Provided records -
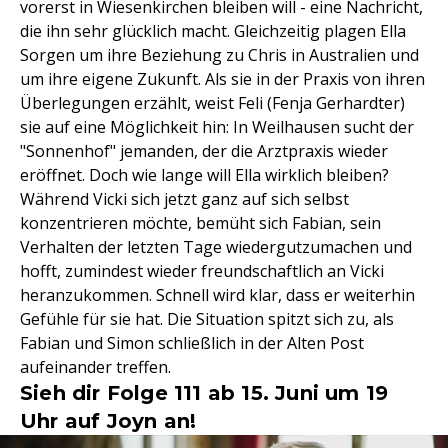
vorerst in Wiesenkirchen bleiben will - eine Nachricht,
die ihn sehr glücklich macht. Gleichzeitig plagen Ella
Sorgen um ihre Beziehung zu Chris in Australien und
um ihre eigene Zukunft. Als sie in der Praxis von ihren
Überlegungen erzählt, weist Feli (Fenja Gerhardter)
sie auf eine Möglichkeit hin: In Weilhausen sucht der
"Sonnenhof" jemanden, der die Arztpraxis wieder
eröffnet. Doch wie lange will Ella wirklich bleiben?
Während Vicki sich jetzt ganz auf sich selbst
konzentrieren möchte, bemüht sich Fabian, sein
Verhalten der letzten Tage wiedergutzumachen und
hofft, zumindest wieder freundschaftlich an Vicki
heranzukommen. Schnell wird klar, dass er weiterhin
Gefühle für sie hat. Die Situation spitzt sich zu, als
Fabian und Simon schließlich in der Alten Post
aufeinander treffen.
Sieh dir Folge 111 ab 15. Juni um 19
Uhr auf Joyn an!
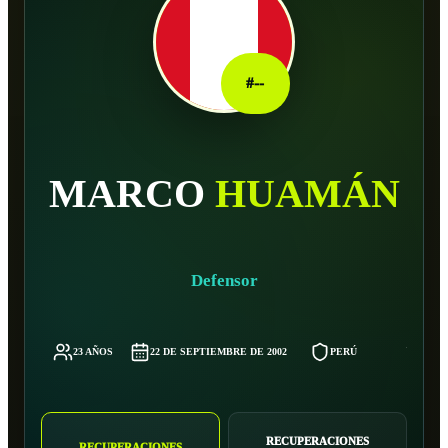
#
--
MARCO
HUAMÁN
Defensor
23 AÑOS
22 DE SEPTIEMBRE DE 2002
PERÚ
-
RECUPERACIONES
RECUPERACIONES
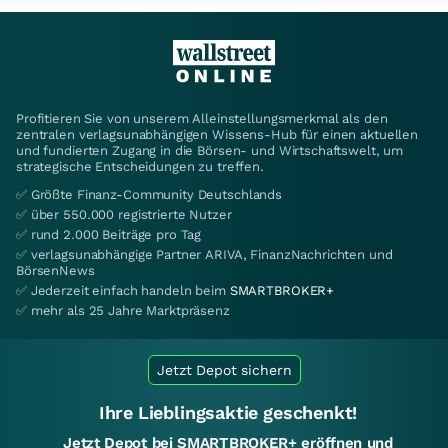
Profitieren Sie von unserem Alleinstellungsmerkmal als den
zentralen verlagsunabhängigen Wissens-Hub für einen aktuellen
und fundierten Zugang in die Börsen- und Wirtschaftswelt, um
strategische Entscheidungen zu treffen.
✅ Größte Finanz-Community Deutschlands
✅ über 550.000 registrierte Nutzer
✅ rund 2.000 Beiträge pro Tag
✅ verlagsunabhängige Partner ARIVA, FinanzNachrichten und
BörsenNews
✅ Jederzeit einfach handeln beim
SMARTBROKER+
✅ mehr als 25 Jahre Marktpräsenz
Jetzt Depot sichern
Ihre Lieblingsaktie geschenkt!
Jetzt Depot bei SMARTBROKER+ eröffnen und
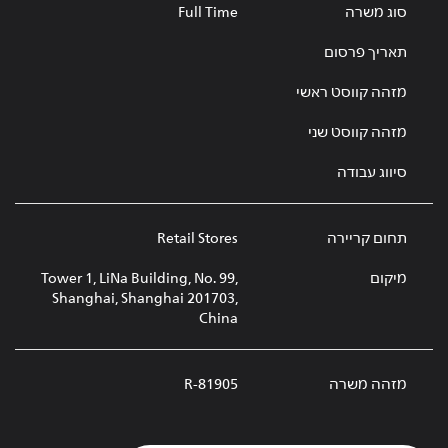
סוג משרה
Full Time
תאריך פרסום
מזהה קווסט ראשי
מזהה קווסט שני
סיווג עבודה
תחום קריירה
Retail Stores
מיקום
Tower 1, LiNa Building, No. 99,
Shanghai, Shanghai 201703,
China
מזהה משרה
R-81905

Task description -
Retype only the lines from the line with "Jetzt Depot bei SMARTBROKER+ eröffnen und" through the last line of the data. Keep both ends and skip the pictures.

Solved exercise -
Jetzt Depot bei SMARTBROKER+ eröffnen und
סוג משרה
Full Time
תאריך פרסום
מזהה קווסט ראשי
מזהה קווסט שני
סיווג עבודה
תחום קריירה
Retail Stores
מיקום
Tower 1, LiNa Building, No. 99,
Shanghai, Shanghai 201703,
China
מזהה משרה
R-81905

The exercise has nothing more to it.